▸ PROBLEM TO WORK ON:
Nothing outside the lines below from the one containing "Zweite Robotics Week in Gelnhausen ein" through the one containing "kepala ke kanan kemudian ke kiri)." is to be printed; print those exactly, ends included, and drop the pictures.

^^^^^^^^

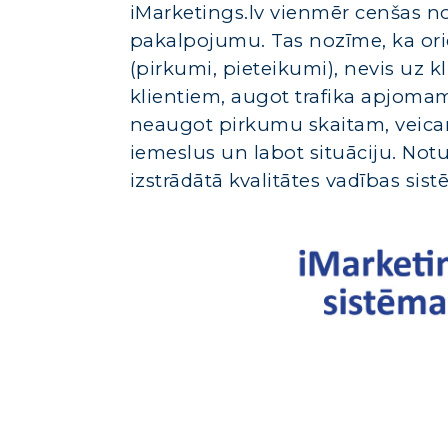
iMarketings.lv vienmēr cenšas n
pakalpojumu. Tas nozīme, ka or
(pirkumi, pieteikumi), nevis uz 
klientiem, augot trafika apjomam
neaugot pirkumu skaitam, veicam
iemeslus un labot situāciju. Notu
izstrādātā kvalitātes vadības sist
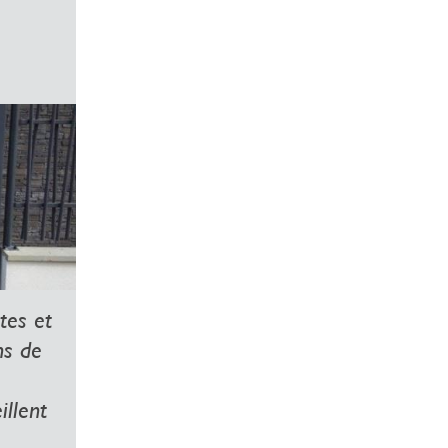
tes et
ns de
illent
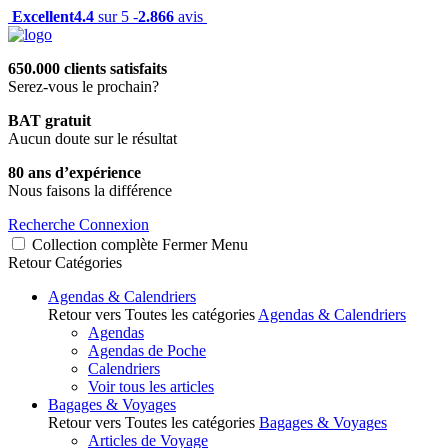
Excellent
4.4
sur 5 -
2.866
avis
650.000 clients satisfaits
Serez-vous le prochain?
BAT gratuit
Aucun doute sur le résultat
80 ans d’expérience
Nous faisons la différence
Recherche
Connexion
Collection complète
Fermer
Menu
Retour
Catégories
Agendas & Calendriers
Retour vers Toutes les catégories
Agendas & Calendriers
Agendas
Agendas de Poche
Calendriers
Voir tous les articles
Bagages & Voyages
Retour vers Toutes les catégories
Bagages & Voyages
Articles de Voyage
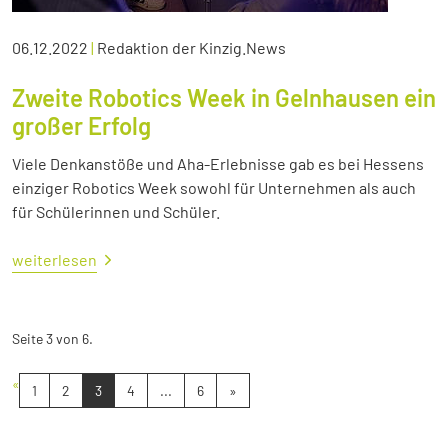
06.12.2022
|
Redaktion der Kinzig.News
Zweite Robotics Week in Gelnhausen ein
großer Erfolg
Viele Denkanstöße und Aha-Erlebnisse gab es bei Hessens
einziger Robotics Week sowohl für Unternehmen als auch
für Schülerinnen und Schüler.
weiterlesen
Seite 3 von 6.
«
1
2
3
4
...
6
»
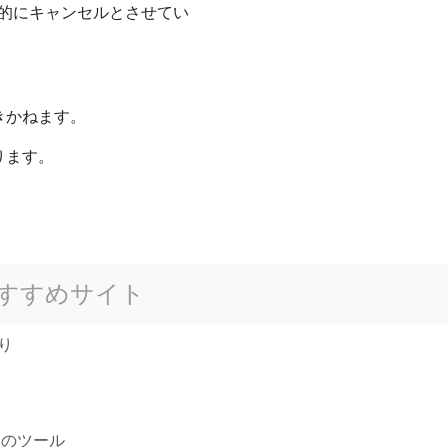
動的にキャンセルとさせてい
きかねます。
ります。
すすめサイト
り
つのツール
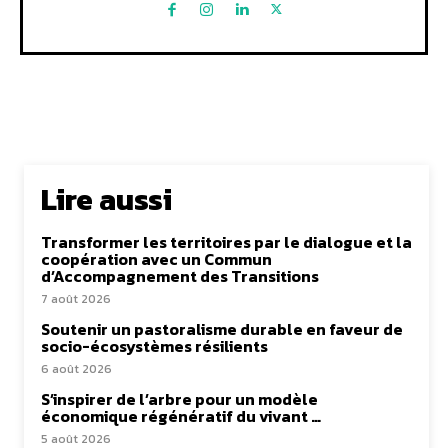
Lire aussi
Transformer les territoires par le dialogue et la
coopération avec un Commun
d’Accompagnement des Transitions
7 août 2026
Soutenir un pastoralisme durable en faveur de
socio-écosystèmes résilients
6 août 2026
S’inspirer de l’arbre pour un modèle
économique régénératif du vivant …
5 août 2026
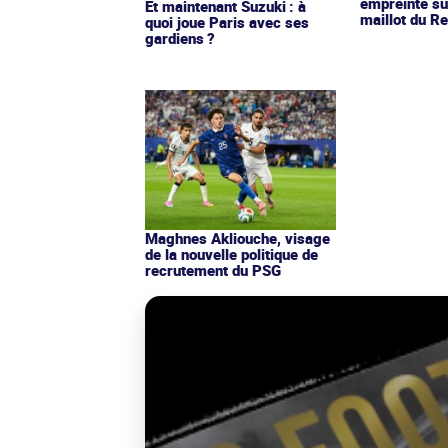
empreinte su
Et maintenant Suzuki : à
maillot du Re
quoi joue Paris avec ses
gardiens ?
Maghnes Akliouche, visage
de la nouvelle politique de
recrutement du PSG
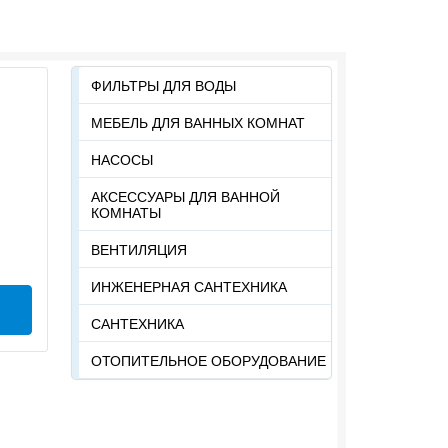
ФИЛЬТРЫ ДЛЯ ВОДЫ
МЕБЕЛЬ ДЛЯ ВАННЫХ КОМНАТ
НАСОСЫ
АКСЕССУАРЫ ДЛЯ ВАННОЙ
КОМНАТЫ
ВЕНТИЛЯЦИЯ
ИНЖЕНЕРНАЯ САНТЕХНИКА
САНТЕХНИКА
ОТОПИТЕЛЬНОЕ ОБОРУДОВАНИЕ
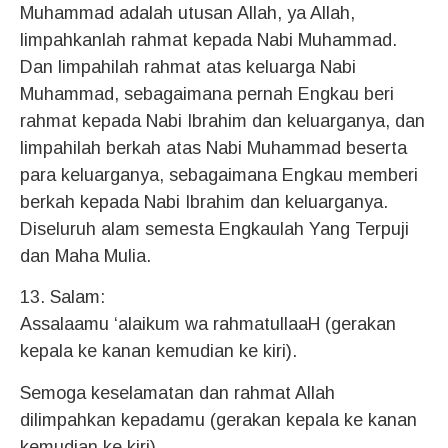
Muhammad adalah utusan Allah, ya Allah,
limpahkanlah rahmat kepada Nabi Muhammad.
Dan limpahilah rahmat atas keluarga Nabi
Muhammad, sebagaimana pernah Engkau beri
rahmat kepada Nabi Ibrahim dan keluarganya, dan
limpahilah berkah atas Nabi Muhammad beserta
para keluarganya, sebagaimana Engkau memberi
berkah kepada Nabi Ibrahim dan keluarganya.
Diseluruh alam semesta Engkaulah Yang Terpuji
dan Maha Mulia.
13. Salam:
Assalaamu ‘alaikum wa rahmatullaaH (gerakan
kepala ke kanan kemudian ke kiri).
Semoga keselamatan dan rahmat Allah
dilimpahkan kepadamu (gerakan kepala ke kanan
kemudian ke kiri).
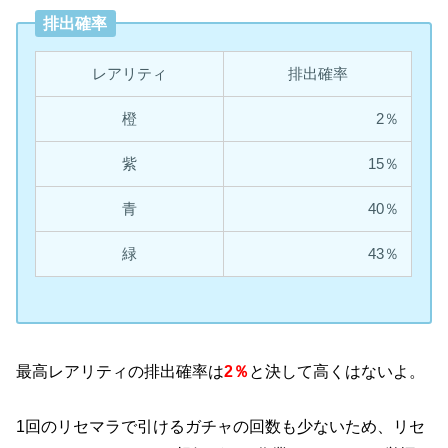
排出確率
レアリティ
排出確率
橙
2％
紫
15％
青
40％
緑
43％
最高レアリティの排出確率は
2％
と決して高くはないよ。
1回のリセマラで引けるガチャの回数も少ないため、リセ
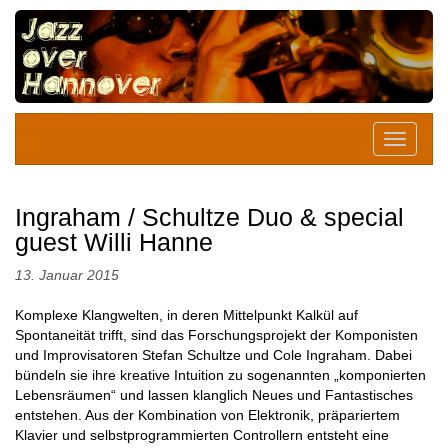
Ingraham / Schultze Duo & special
guest Willi Hanne
13. Januar 2015
Komplexe Klangwelten, in deren Mittelpunkt Kalkül auf
Spontaneität trifft, sind das Forschungsprojekt der Komponisten
und Improvisatoren Stefan Schultze und Cole Ingraham. Dabei
bündeln sie ihre kreative Intuition zu sogenannten „komponierten
Lebensräumen“ und lassen klanglich Neues und Fantastisches
entstehen. Aus der Kombination von Elektronik, präpariertem
Klavier und selbstprogrammierten Controllern entsteht eine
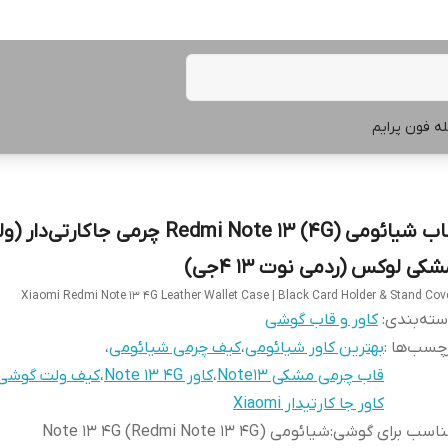
ه فون پرایم
قاب شیائومی Redmi Note 13 (4G) چرمی جاکارتی
کی لوکس (ردمی نوت 13 4جی)
Xiaomi Redmi Note 13 4G Leather Wallet Case | Black Card Holder & Stand Cov
ته‌بندی
:
کاور و قاب گوشی
چسب‌ها :
بهترین کاور شیائومی
،
کیف چرمی شیائومی
،
قاب چرمی مشکی Note13
،
کاور Note 13 4G
،
کیف ولت گوشی
کاور جا کارتیدار Xiaomi
ناسب برای گوشی
:
شیائومی Note 13 4G (Redmi Note 13 4G)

^^^^^^^^

▸ OUTPUT OF THE TASK:
Zweite Robotics Week in Gelnhausen ein
großer Erfolg
Viele Denkanstöße und Aha-Erlebnisse gab es bei Hessens
einziger Robotics Week sowohl für Unternehmen als auch
für Schülerinnen und Schüler.
weiterlesen
Seite 3 von 6.
«
1
2
3
4
...
6
»
動的にキャンセルとさせてい
きかねます。
ります。
すすめサイト
り
つのツール
Lire aussi
Transformer les territoires par le dialogue et la
coopération avec un Commun
d’Accompagnement des Transitions
7 août 2026
Soutenir un pastoralisme durable en faveur de
socio-écosystèmes résilients
6 août 2026
S’inspirer de l’arbre pour un modèle
économique régénératif du vivant …
5 août 2026
empreinte su
Et maintenant Suzuki : à
maillot du Re
quoi joue Paris avec ses
gardiens ?
Maghnes Akliouche, visage
de la nouvelle politique de
recrutement du PSG
ФИЛЬТРЫ ДЛЯ ВОДЫ
МЕБЕЛЬ ДЛЯ ВАННЫХ КОМНАТ
НАСОСЫ
АКСЕССУАРЫ ДЛЯ ВАННОЙ
КОМНАТЫ
ВЕНТИЛЯЦИЯ
ИНЖЕНЕРНАЯ САНТЕХНИКА
САНТЕХНИКА
ОТОПИТЕЛЬНОЕ ОБОРУДОВАНИЕ
Muhammad adalah utusan Allah, ya Allah,
limpahkanlah rahmat kepada Nabi Muhammad.
Dan limpahilah rahmat atas keluarga Nabi
Muhammad, sebagaimana pernah Engkau beri
rahmat kepada Nabi Ibrahim dan keluarganya, dan
limpahilah berkah atas Nabi Muhammad beserta
para keluarganya, sebagaimana Engkau memberi
berkah kepada Nabi Ibrahim dan keluarganya.
Diseluruh alam semesta Engkaulah Yang Terpuji
dan Maha Mulia.
13. Salam:
Assalaamu ‘alaikum wa rahmatullaaH (gerakan
kepala ke kanan kemudian ke kiri).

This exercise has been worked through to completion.